__EXERCISE__:
The answer is an exact copy of the lines from the one with "mask_h. mask_svg is the segmentation as SVG." to the end of the listing below, pictures left out.

◇ ◇ ◇ ◇ ◇

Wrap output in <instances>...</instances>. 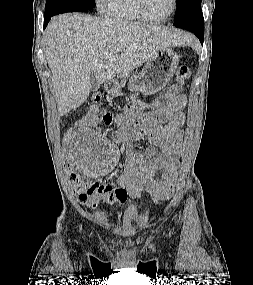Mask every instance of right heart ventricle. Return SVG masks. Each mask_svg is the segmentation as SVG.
<instances>
[{"instance_id":"right-heart-ventricle-1","label":"right heart ventricle","mask_w":253,"mask_h":285,"mask_svg":"<svg viewBox=\"0 0 253 285\" xmlns=\"http://www.w3.org/2000/svg\"><path fill=\"white\" fill-rule=\"evenodd\" d=\"M104 10L108 16L128 22L147 21L138 9L137 0H103Z\"/></svg>"}]
</instances>
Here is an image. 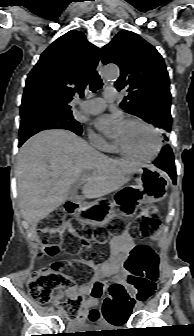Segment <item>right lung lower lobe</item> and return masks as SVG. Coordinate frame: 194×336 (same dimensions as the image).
<instances>
[{"label":"right lung lower lobe","instance_id":"right-lung-lower-lobe-1","mask_svg":"<svg viewBox=\"0 0 194 336\" xmlns=\"http://www.w3.org/2000/svg\"><path fill=\"white\" fill-rule=\"evenodd\" d=\"M26 140H27V139H25V140H20V142H19V146H21Z\"/></svg>","mask_w":194,"mask_h":336}]
</instances>
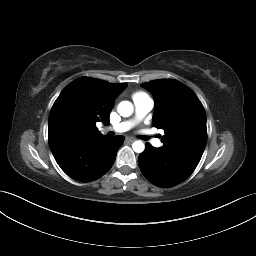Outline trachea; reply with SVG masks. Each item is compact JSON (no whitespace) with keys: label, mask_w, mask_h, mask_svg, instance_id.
<instances>
[{"label":"trachea","mask_w":256,"mask_h":256,"mask_svg":"<svg viewBox=\"0 0 256 256\" xmlns=\"http://www.w3.org/2000/svg\"><path fill=\"white\" fill-rule=\"evenodd\" d=\"M140 139H142V140H147V139H148V136H141Z\"/></svg>","instance_id":"3493384b"}]
</instances>
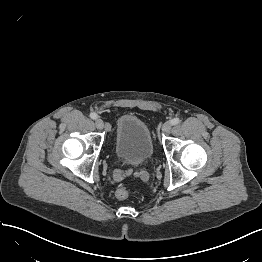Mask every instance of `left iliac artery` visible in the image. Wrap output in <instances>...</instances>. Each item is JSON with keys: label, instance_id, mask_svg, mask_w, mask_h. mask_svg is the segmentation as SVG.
<instances>
[{"label": "left iliac artery", "instance_id": "44dca946", "mask_svg": "<svg viewBox=\"0 0 262 262\" xmlns=\"http://www.w3.org/2000/svg\"><path fill=\"white\" fill-rule=\"evenodd\" d=\"M180 119L179 118H174V119H172L171 121H170V123L172 124V125H177L178 123H180Z\"/></svg>", "mask_w": 262, "mask_h": 262}]
</instances>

◇ ◇ ◇ ◇ ◇

__COMPLETED EXERCISE__:
Mask every instance of `left iliac artery` visible in the image. Wrap output in <instances>...</instances>. Each item is JSON with keys: label, instance_id, mask_svg, mask_w, mask_h. mask_svg is the segmentation as SVG.
<instances>
[{"label": "left iliac artery", "instance_id": "44dca946", "mask_svg": "<svg viewBox=\"0 0 262 262\" xmlns=\"http://www.w3.org/2000/svg\"><path fill=\"white\" fill-rule=\"evenodd\" d=\"M180 119L179 118H174V119H172L171 121H170V123L172 124V125H177L178 123H180Z\"/></svg>", "mask_w": 262, "mask_h": 262}]
</instances>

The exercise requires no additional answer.